It is useful when you want to gather sheets from many workbooks and bind them into one workbook. I copied most attributes but there might be a few more. In that case you can use this script as a jumping off point to add more.

###############
## Copy a sheet with style, format, layout, ect. from one Excel file to another Excel file
## Please add the ..path\\+\\file..  and  ..sheet_name.. according to your desire.

import openpyxl
from copy import copy

def copy_sheet(source_sheet, target_sheet):
    copy_cells(source_sheet, target_sheet)  # copy all the cel values and styles
    copy_sheet_attributes(source_sheet, target_sheet)


def copy_sheet_attributes(source_sheet, target_sheet):
    target_sheet.sheet_format = copy(source_sheet.sheet_format)
    target_sheet.sheet_properties = copy(source_sheet.sheet_properties)
    target_sheet.merged_cells = copy(source_sheet.merged_cells)
    target_sheet.page_margins = copy(source_sheet.page_margins)
    target_sheet.freeze_panes = copy(source_sheet.freeze_panes)

    # set row dimensions
    # So you cannot copy the row_dimensions attribute. Does not work (because of meta data in the attribute I think). So we copy every row's row_dimensions. That seems to work.
    for rn in range(len(source_sheet.row_dimensions)):
        target_sheet.row_dimensions[rn] = copy(source_sheet.row_dimensions[rn])

    if source_sheet.sheet_format.defaultColWidth is None:
        print('Unable to copy default column wide')
    else:
        target_sheet.sheet_format.defaultColWidth = copy(source_sheet.sheet_format.defaultColWidth)
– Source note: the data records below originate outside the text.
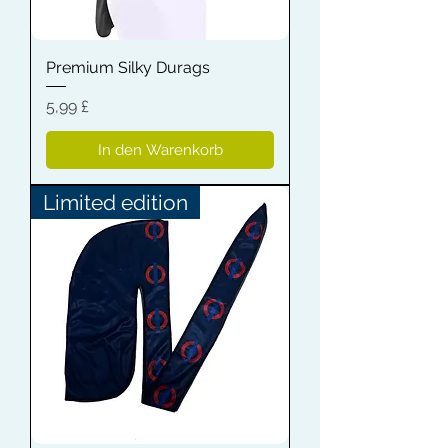
Premium Silky Durags
Preis
5,99 £
In den Warenkorb
Limited edition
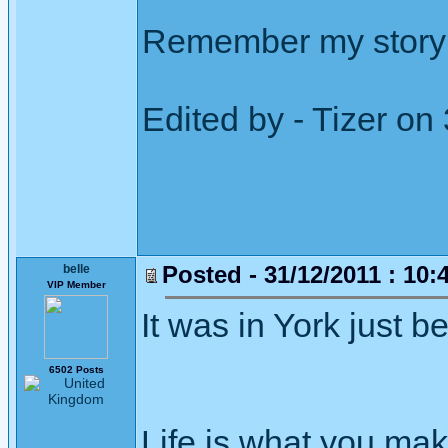
Remember my story 
Edited by - Tizer on
Posted - 31/12/2011 : 10:
belle
VIP Member
It was in York just b
6502 Posts
Life is what you mak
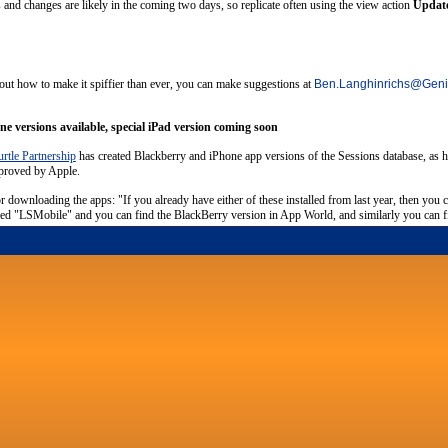
and changes are likely in the coming two days, so replicate often using the view action
Update
out how to make it spiffier than ever, you can make suggestions at
Ben.Langhinrichs
@
Geni
e versions available, special iPad version coming soon
rtle Partnership
has created Blackberry and iPhone app versions of the Sessions database, as he 
pproved by Apple.
or downloading the apps: "If you already have either of these installed from last year, then you 
alled "LSMobile" and you can find the BlackBerry version in App World, and similarly you can fin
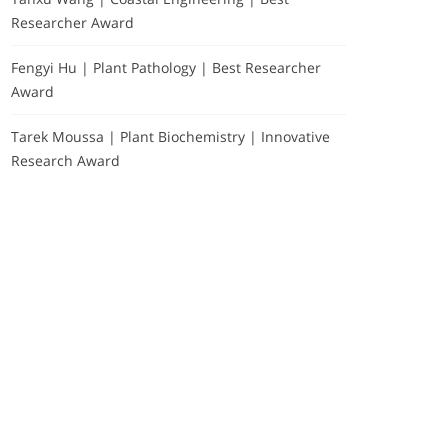
Researcher Award
Fengyi Hu | Plant Pathology | Best Researcher
Award
Tarek Moussa | Plant Biochemistry | Innovative
Research Award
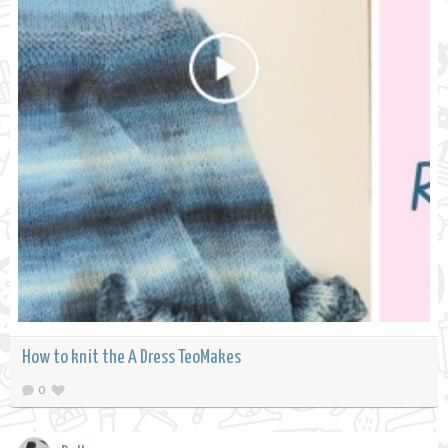
How to knit the A Dress TeoMakes
0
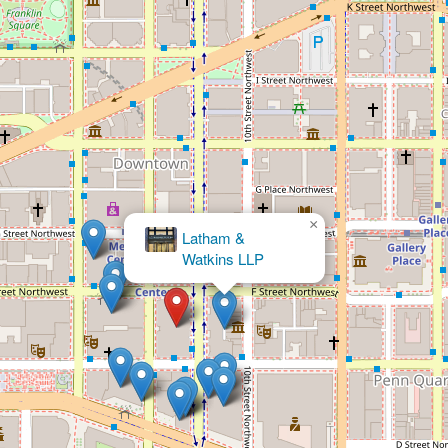
×
Solutions, PLLC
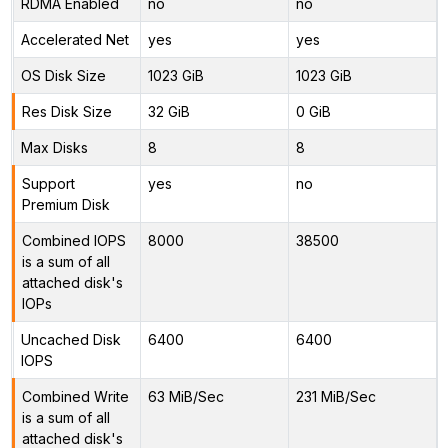
RDMA Enabled
no
no
Accelerated Net
yes
yes
OS Disk Size
1023 GiB
1023 GiB
Res Disk Size
32 GiB
0 GiB
Max Disks
8
8
Support
yes
no
Premium Disk
Combined IOPS
8000
38500
is a sum of all
attached disk's
IOPs
Uncached Disk
6400
6400
IOPS
Combined Write
63 MiB/Sec
231 MiB/Sec
is a sum of all
attached disk's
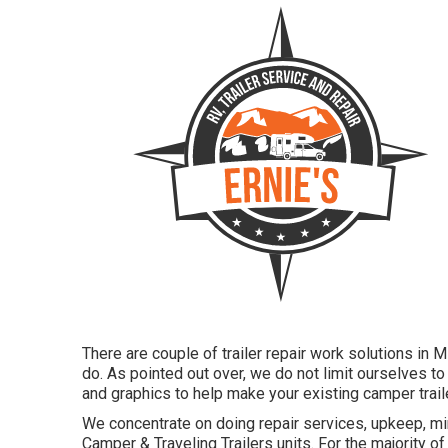
There are couple of trailer repair work solutions in 
do. As pointed out over, we do not limit ourselves t
and graphics to help make your existing camper trail
We concentrate on doing repair services, upkeep, mi
Camper & Traveling Trailers units. For the majority of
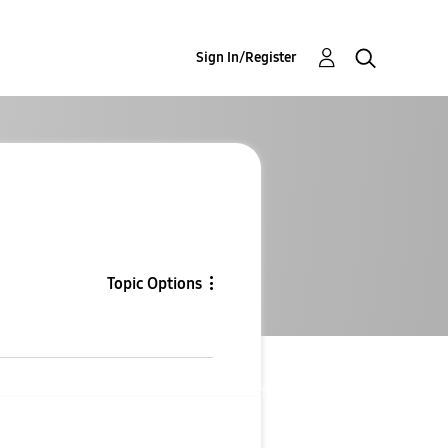
Sign In/Register
Topic Options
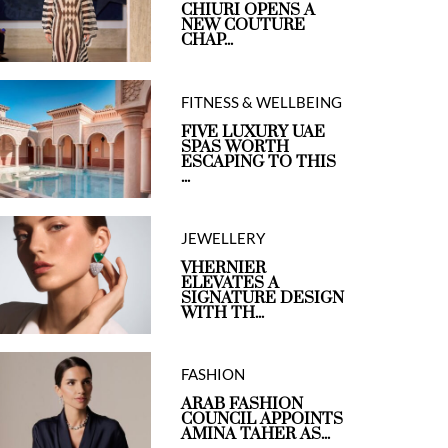
CHIURI OPENS A
NEW COUTURE
CHAP...
FITNESS & WELLBEING
FIVE LUXURY UAE
SPAS WORTH
ESCAPING TO THIS
...
JEWELLERY
VHERNIER
ELEVATES A
SIGNATURE DESIGN
WITH TH...
FASHION
ARAB FASHION
COUNCIL APPOINTS
AMINA TAHER AS...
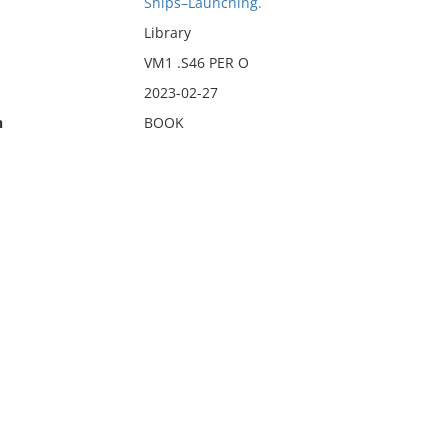
Ships–Launching.
Library
VM1 .S46 PER O
2023-02-27
n
BOOK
    # set specific column width and hidden property
    # we cannot copy the entire column_dimensions attribute so we copy selected attributes
    for key, value in source_sheet.column_dimensions.items():
        target_sheet.column_dimensions[key].min = copy(source_sheet.column_dimensions[key].min)   # Excel actually groups multiple columns under 1 key. Use the min max attribute to also group the columns in the targetSheet
        target_sheet.column_dimensions[key].max = copy(source_sheet.column_dimensions[key].max)  # https://stackoverflow.com/questions/36417278/openpyxl-can-not-read-consecutive-hidden-columns discussed the issue. Note that this is also the case for the width, not onl;y the hidden property
        target_sheet.column_dimensions[key].width = copy(source_sheet.column_dimensions[key].width) # set width for every column
        target_sheet.column_dimensions[key].hidden = copy(source_sheet.column_dimensions[key].hidden)
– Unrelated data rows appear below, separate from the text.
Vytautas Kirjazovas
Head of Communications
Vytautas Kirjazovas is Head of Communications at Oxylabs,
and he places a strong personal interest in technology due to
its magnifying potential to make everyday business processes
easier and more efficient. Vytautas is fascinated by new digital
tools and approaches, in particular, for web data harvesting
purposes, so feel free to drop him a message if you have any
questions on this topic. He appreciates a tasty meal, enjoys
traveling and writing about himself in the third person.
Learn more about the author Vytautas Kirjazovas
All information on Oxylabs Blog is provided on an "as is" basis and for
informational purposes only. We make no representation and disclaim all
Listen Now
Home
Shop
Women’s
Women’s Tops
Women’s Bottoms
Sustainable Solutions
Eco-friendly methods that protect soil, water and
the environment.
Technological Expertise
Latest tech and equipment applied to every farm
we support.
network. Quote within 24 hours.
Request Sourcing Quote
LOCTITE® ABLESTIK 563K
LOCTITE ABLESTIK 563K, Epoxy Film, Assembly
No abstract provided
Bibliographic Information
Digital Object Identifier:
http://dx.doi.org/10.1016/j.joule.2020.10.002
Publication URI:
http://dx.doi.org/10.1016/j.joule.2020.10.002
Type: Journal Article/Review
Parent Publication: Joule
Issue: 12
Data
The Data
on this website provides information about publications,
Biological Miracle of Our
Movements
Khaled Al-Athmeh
def copy_cells(source_sheet, target_sheet):
    for (row, col), source_cell in source_sheet._cells.items():
        target_cell = target_sheet.cell(column=col, row=row)
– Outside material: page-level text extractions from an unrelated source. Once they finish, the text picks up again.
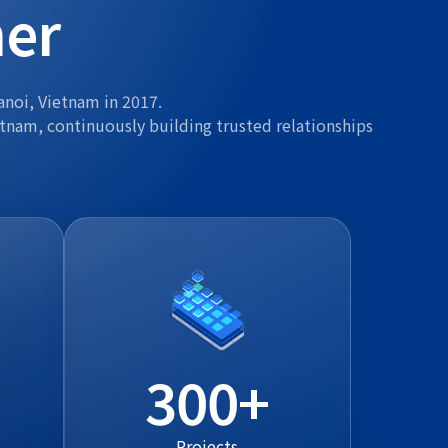
ner
anoi, Vietnam in 2017.
etnam, continuously building trusted relationships
300
Projects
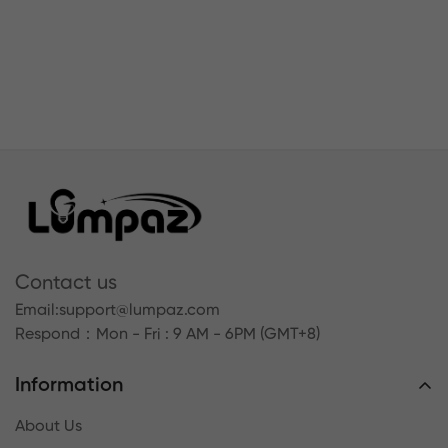
Contact us
Email:
support@lumpaz.com
Respond
：Mon - Fri : 9 AM - 6PM (GMT+8)
Information
About Us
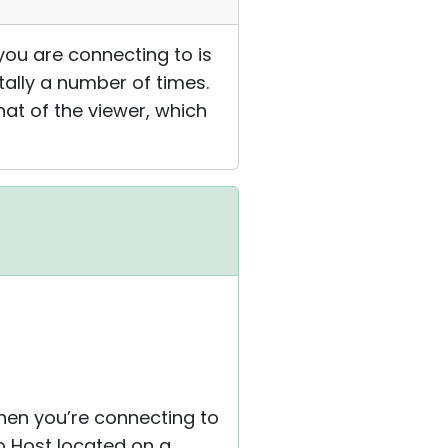
ou are connecting to is
ally a number of times.
hat of the viewer, which
when you’re connecting to
o Host located on a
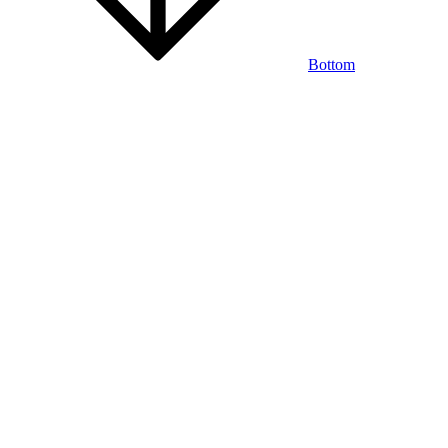
Bottom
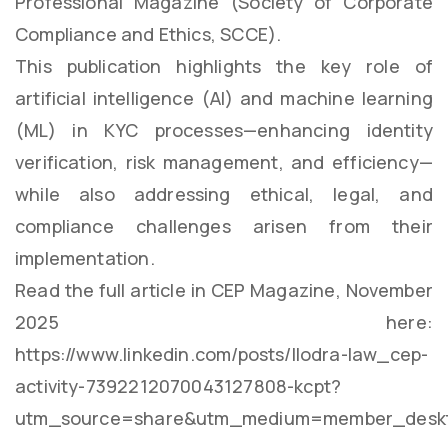
Professional Magazine (Society of Corporate
Compliance and Ethics, SCCE).
This publication highlights the key role of
artificial intelligence (AI) and machine learning
(ML) in KYC processes—enhancing identity
verification, risk management, and efficiency—
while also addressing ethical, legal, and
compliance challenges arisen from their
implementation.
Read the full article in CEP Magazine, November
2025 here:
https://www.linkedin.com/posts/llodra-law_cep-
activity-7392212070043127808-kcpt?
utm_source=share&utm_medium=member_deskt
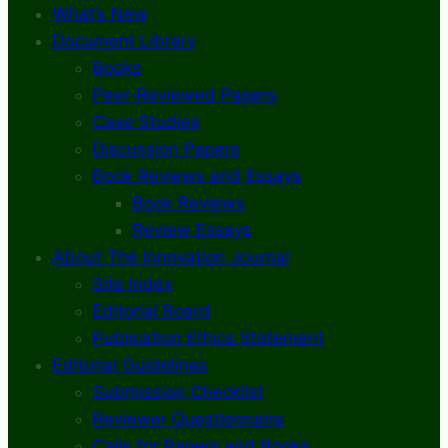
What’s New
Document Library
Books
Peer-Reviewed Papers
Case Studies
Discussion Papers
Book Reviews and Essays
Book Reviews
Review Essays
About The Innovation Journal
Site Index
Editorial Board
Publication Ethics Statement
Editorial Guidelines
Submission Checklist
Reviewer Questionnaire
Calls for Papers and Books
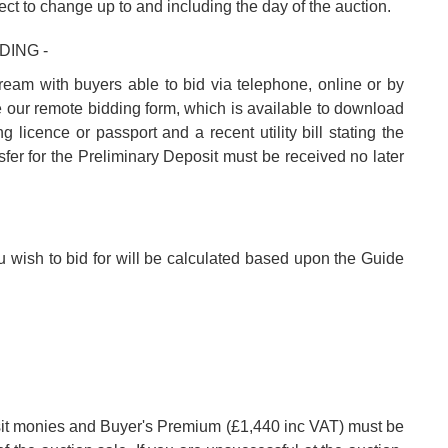
ect to change up to and including the day of the auction.
DING -
tream with buyers able to bid via telephone, online or by
e our remote bidding form, which is available to download
 licence or passport and a recent utility bill stating the
fer for the Preliminary Deposit must be received no later
u wish to bid for will be calculated based upon the Guide
posit monies and Buyer's Premium (£1,440 inc VAT) must be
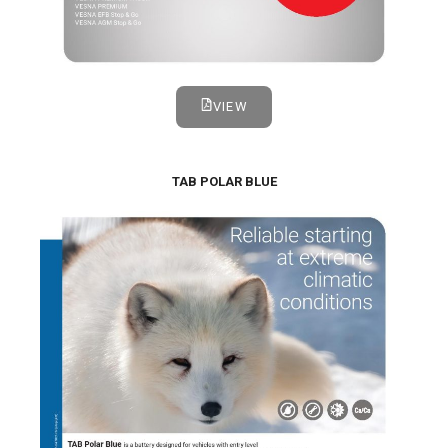
VIEW
TAB POLAR BLUE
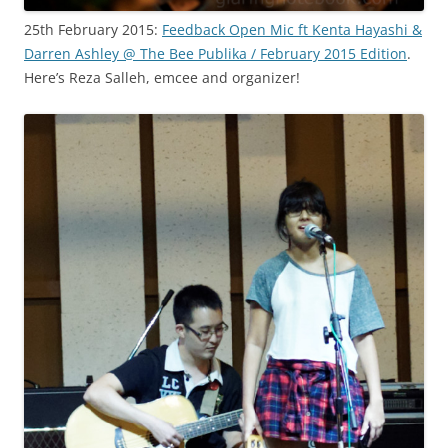
25th February 2015:
Feedback Open Mic ft Kenta Hayashi &
Darren Ashley @ The Bee Publika / February 2015 Edition
.
Here’s Reza Salleh, emcee and organizer!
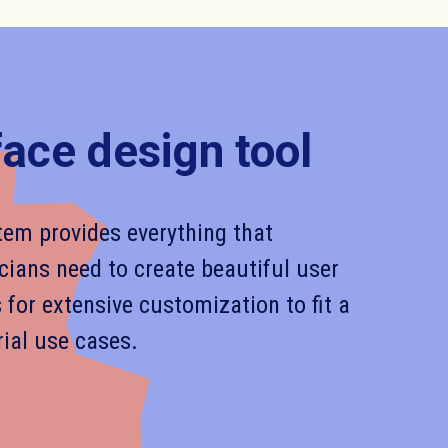
face design tool
em provides everything that
cians need to create beautiful user
s for extensive customization to fit a
rial use cases.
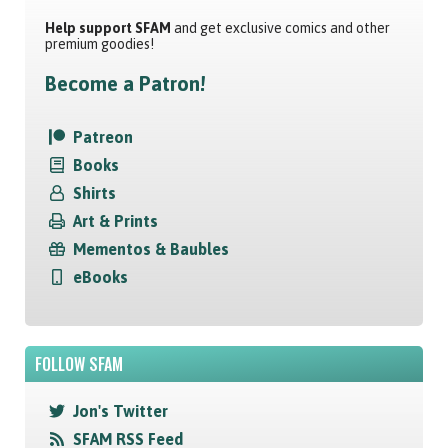
Help support SFAM
and get exclusive comics and other
premium goodies!
Become a Patron!
Patreon
Books
Shirts
Art & Prints
Mementos & Baubles
eBooks
FOLLOW SFAM
Jon's Twitter
SFAM RSS Feed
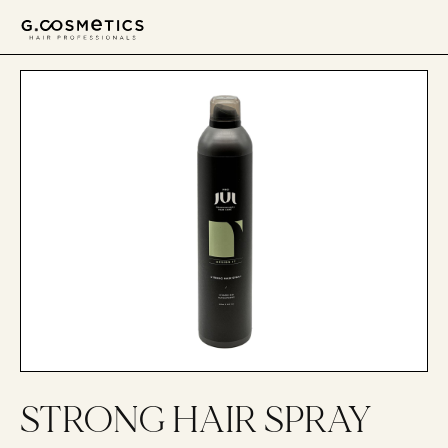
דלג לסרגל הניווט
דלג לתוכן
STRONG HAIR SPRAY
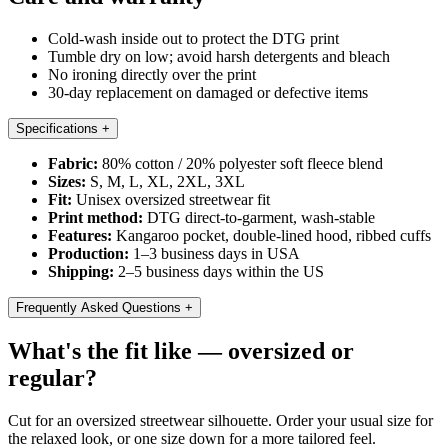
Cold-wash inside out to protect the DTG print
Tumble dry on low; avoid harsh detergents and bleach
No ironing directly over the print
30-day replacement on damaged or defective items
Specifications
+
Fabric:
80% cotton / 20% polyester soft fleece blend
Sizes:
S, M, L, XL, 2XL, 3XL
Fit:
Unisex oversized streetwear fit
Print method:
DTG direct-to-garment, wash-stable
Features:
Kangaroo pocket, double-lined hood, ribbed cuffs
Production:
1–3 business days in USA
Shipping:
2–5 business days within the US
Frequently Asked Questions
+
What's the fit like — oversized or
regular?
Cut for an oversized streetwear silhouette. Order your usual size for
the relaxed look, or one size down for a more tailored feel.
        target_cell._value = source_cell._value
        target_cell.data_type = source_cell.data_type

        if source_cell.has_style:
            target_cell.font = copy(source_cell.font)
            target_cell.border = copy(source_cell.border)
            target_cell.fill = copy(source_cell.fill)
            target_cell.number_format = copy(source_cell.number_format)
            target_cell.protection = copy(source_cell.protection)
            target_cell.alignment = copy(source_cell.alignment)

        if source_cell.hyperlink:
            target_cell._hyperlink = copy(source_cell.hyperlink)

        if source_cell.comment:
            target_cell.comment = copy(source_cell.comment)


wb_target = openpyxl.Workbook()
target_sheet = wb_target.create_sheet(..sheet_name..)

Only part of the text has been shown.